UARS and Chicken Little

Yes...the sky is falling! 

Actually, just UARS (Upper Atmosphere Research Satellite).  But NASA is predicting only 1 in 3200 chance that a part of it will hit a person.  With an orbital inclination of 57 degrees, UARS will reenter and parts of it will strike somewhere between 57 deg north latitude and 57 deg south latitude.  Which covers most of the inhabited surface of Earth...but there's a lot of ocean in that zone as well.

Launched on 09/12/1991, it was designed to study Earth's atmosphere, particularly the ozone layer.  The original mission life was 3 years, and finally decommissioned in 2005 with a de-orbit burn (using up all of its fuel) in December '05.  Since then, it has been slowly spiraling down and latest estimates put reentry happening on September 23, 2011...plus/minus a day.  Dear reader, (if any), may back check facts here and here.

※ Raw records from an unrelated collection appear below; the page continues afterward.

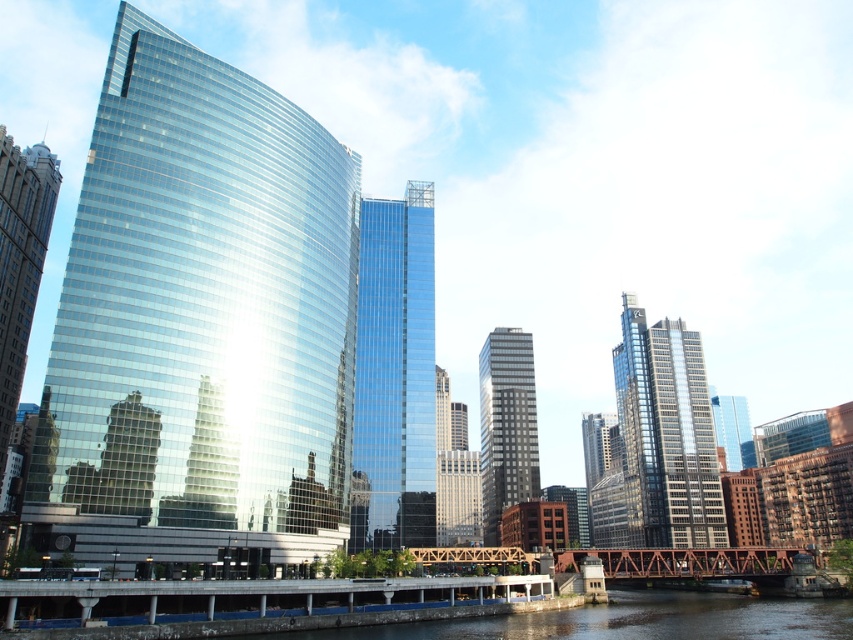 Question: Which of the following is the farthest from the observer?

Choices:
 (A) rusty steel bridge at lower center
 (B) shiny glass skyscraper at center
 (C) glossy glass skyscraper at center

Answer: (B)

Question: Is shiny glass skyscraper at left bigger than glossy glass skyscraper at center?

Choices:
 (A) yes
 (B) no

Answer: (A)

Question: Which point is farther to the camera?

Choices:
 (A) shiny glass skyscraper at center
 (B) silver glass skyscraper at center
 (C) shiny glass skyscraper at left

Answer: (A)

Question: Is glossy glass skyscraper at center to the left of silver glass skyscraper at center from the viewer's perspective?

Choices:
 (A) yes
 (B) no

Answer: (A)

Question: Which object is closer to the camera taking this photo?

Choices:
 (A) silver glass skyscraper at center
 (B) rusty steel bridge at lower center
 (C) shiny glass skyscraper at left
 (D) glossy glass skyscraper at center

Answer: (C)

Question: Does shiny glass skyscraper at center have a larger size compared to rusty steel bridge at lower center?

Choices:
 (A) yes
 (B) no

Answer: (B) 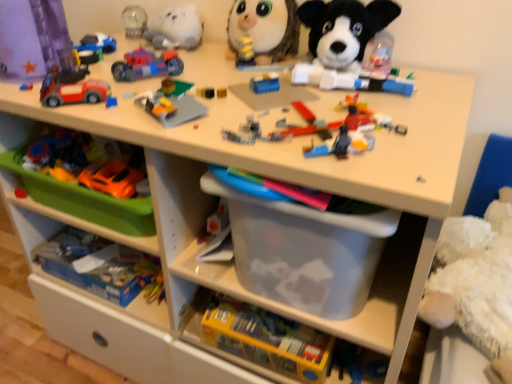 Identify the location of free space in front of soft plush dog at upper center, which is the 3th toy in top-to-bottom order. The image size is (512, 384). (390, 104). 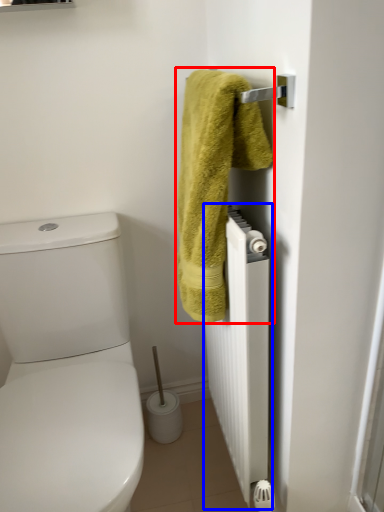 Question: Which point is closer to the camera, towel (highlighted by a red box) or radiator (highlighted by a blue box)?

Choices:
 (A) towel
 (B) radiator

Answer: (A) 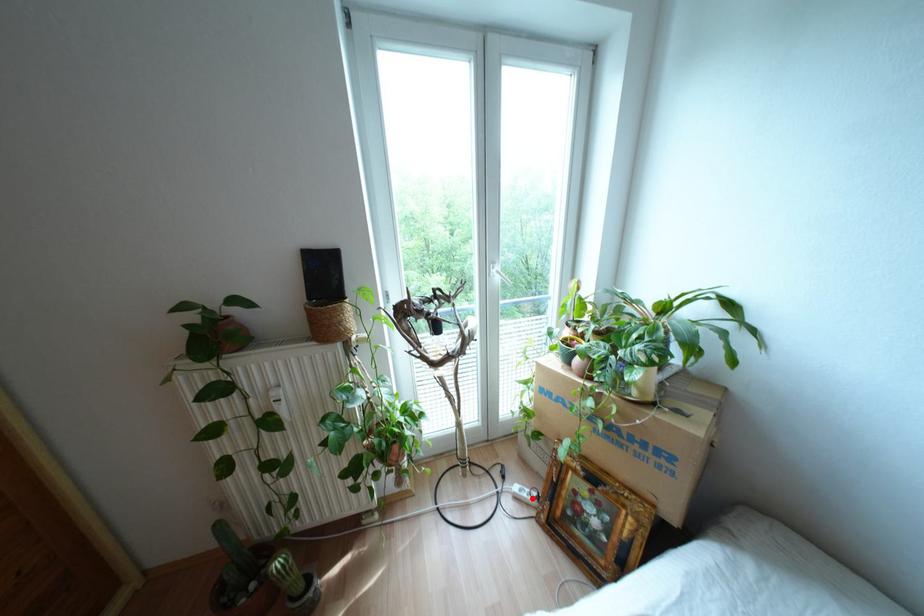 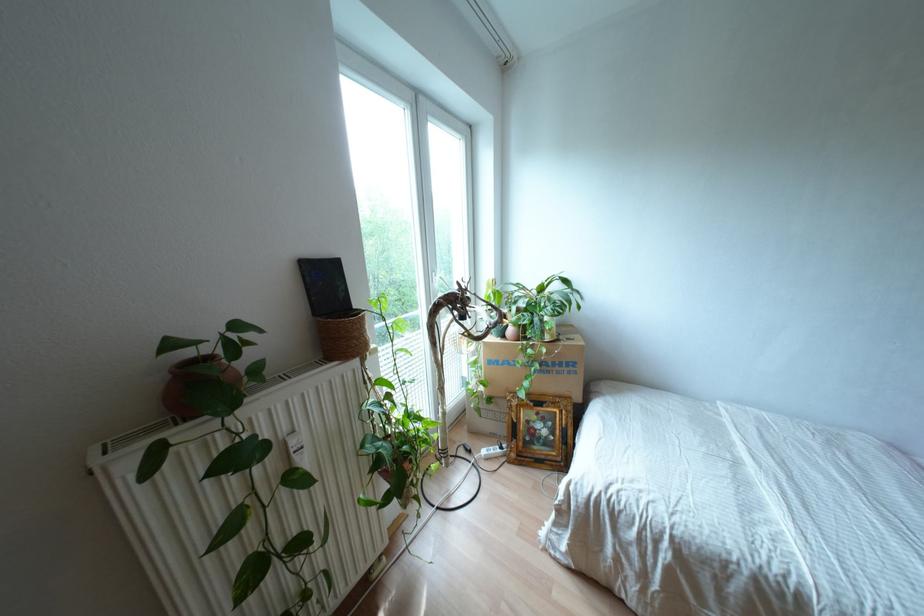 Question: A red point is marked in image1. In image2, is the corresponding 3D point closer to the camera or farther? Reply with the corresponding letter.

Choices:
 (A) The corresponding 3D point is closer.
 (B) The corresponding 3D point is farther.

Answer: (B) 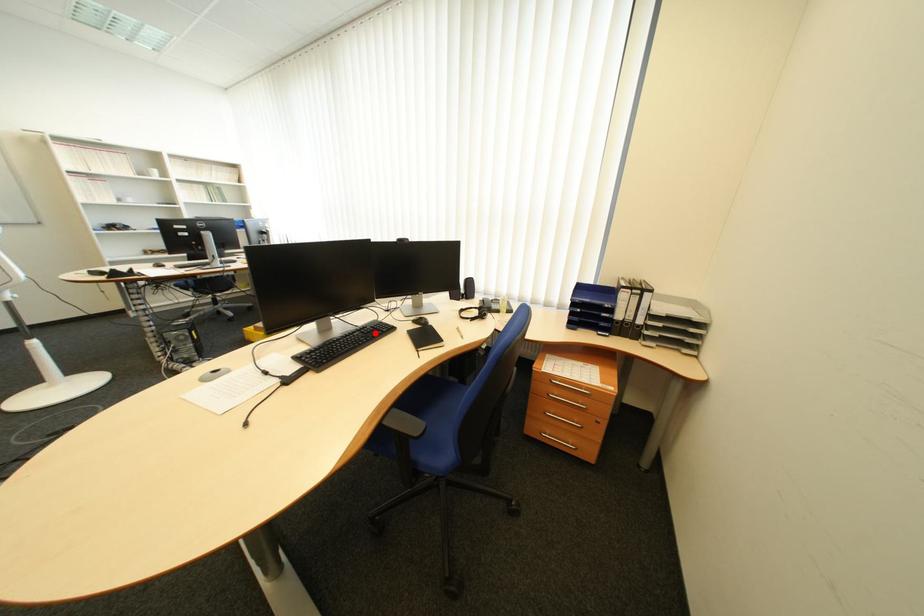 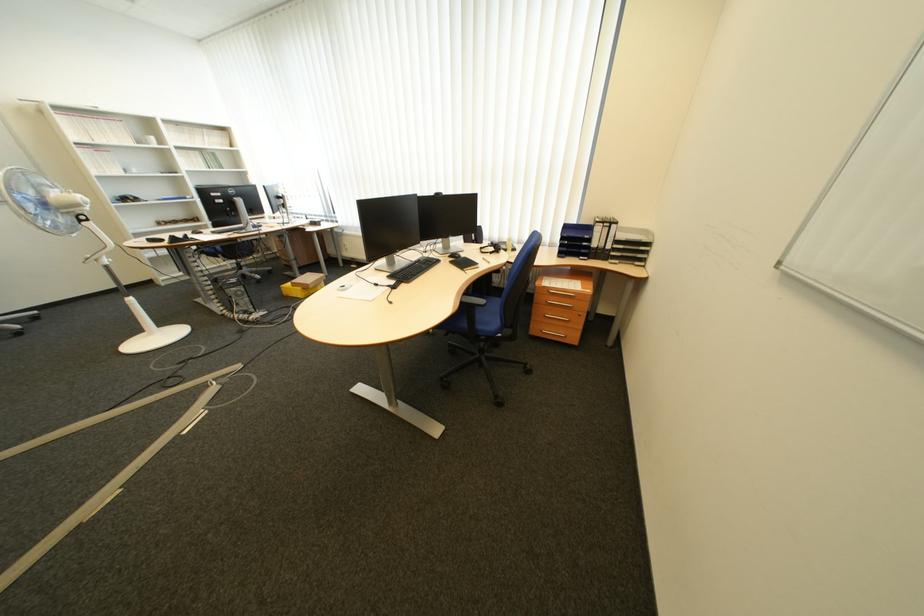 Find the pixel in the second image that matches the highlighted location in the first image.

(433, 264) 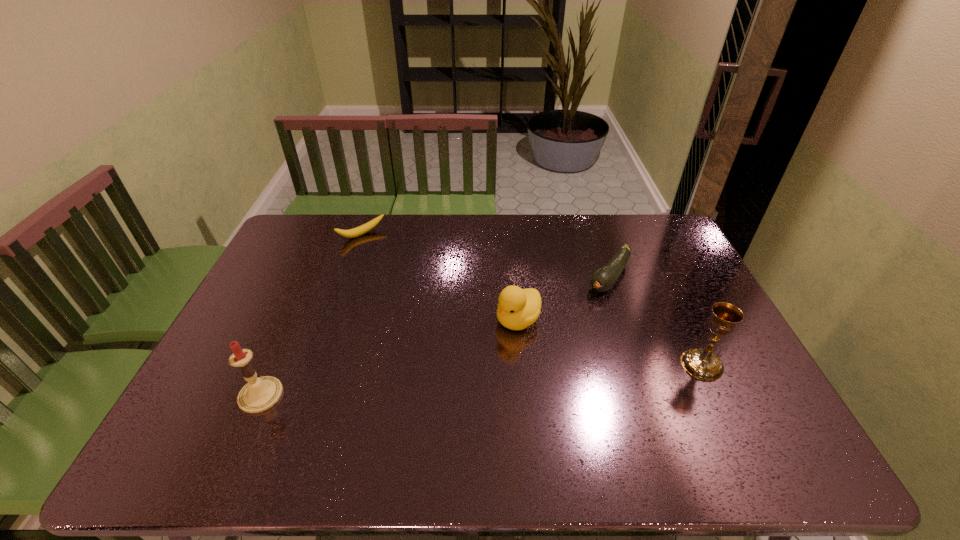 Locate an element on the screen. The width and height of the screenshot is (960, 540). candle is located at coordinates (260, 394).

Locate an element on the screen. chalice is located at coordinates (703, 364).

Locate an element on the screen. The image size is (960, 540). the second farthest object is located at coordinates point(605,278).

You are a GUI agent. You are given a task and a screenshot of the screen. Output one action in this format:
    pyautogui.click(x=<x>, y=<y>)
    Task: Click on the second object from right to left
    The height and width of the screenshot is (540, 960).
    Given the screenshot: What is the action you would take?
    pyautogui.click(x=605, y=278)

This screenshot has height=540, width=960. What are the coordinates of `the third tallest object` in the screenshot? It's located at (518, 308).

Identify the location of duck. tap(518, 308).

The image size is (960, 540). What are the coordinates of `the farthest object` in the screenshot? It's located at (360, 230).

You are a GUI agent. You are given a task and a screenshot of the screen. Output one action in this format:
    pyautogui.click(x=<x>, y=<y>)
    Task: Click on the free space located on the right of the candle
    The width and height of the screenshot is (960, 540).
    Given the screenshot: What is the action you would take?
    pyautogui.click(x=373, y=395)

Where is `vacant space located on the front of the chalice`? vacant space located on the front of the chalice is located at coordinates (728, 420).

Where is `vacant space situated 0.160m at the blossom end of the second farthest object`? Image resolution: width=960 pixels, height=540 pixels. vacant space situated 0.160m at the blossom end of the second farthest object is located at coordinates (572, 324).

Get a snapshot view of NASA's Upper Atmosphere Research Satellite (UARS), which will fall to Earth in 2011, in this SPACE.com infographic.
Source: SPACE.com: All about our solar system, outer space and exploration

NASA's ORSAT Orbital debris projection:   (pay attention to the parts with a Demise Altitude of 0 km).

Wait for it....now, the Orbiter angle.

A fellow Orbinaut was smart enough to post simulation scenarios for UARS in this thread at O-F.  Note that the scenario was created with and intended for ver 2010P1 of Orbiter.  I downloaded and ran this just for grins and giggles.  My simulation run predicts that Australia (somewhere SW of Brisbane) will get hammered with the debris...again!  I say again, because another piece of US space hardware, Skylab, managed to shower the Aussies with pieces of itself back in July of 1979.  Apparently, the Shire of Esperance fined the United States $400 for littering, a fine which remained unpaid for 30 years.

Here is a screen shot of my sim run (click on image to enlarge):

And a screen shot from Google Earth (click on image to enlarge):

Or visit my web site to download the *.kmz file (UARS Demise) and open that file with Google Earth.

How's this for synchronicity?

The first time I started the scenario with Orbiter, my mp3 play list within Orbiter started playing "Re-Entry" from In the Shadow of the Moon soundtrack.

Rather fitting, and spooky at the same time.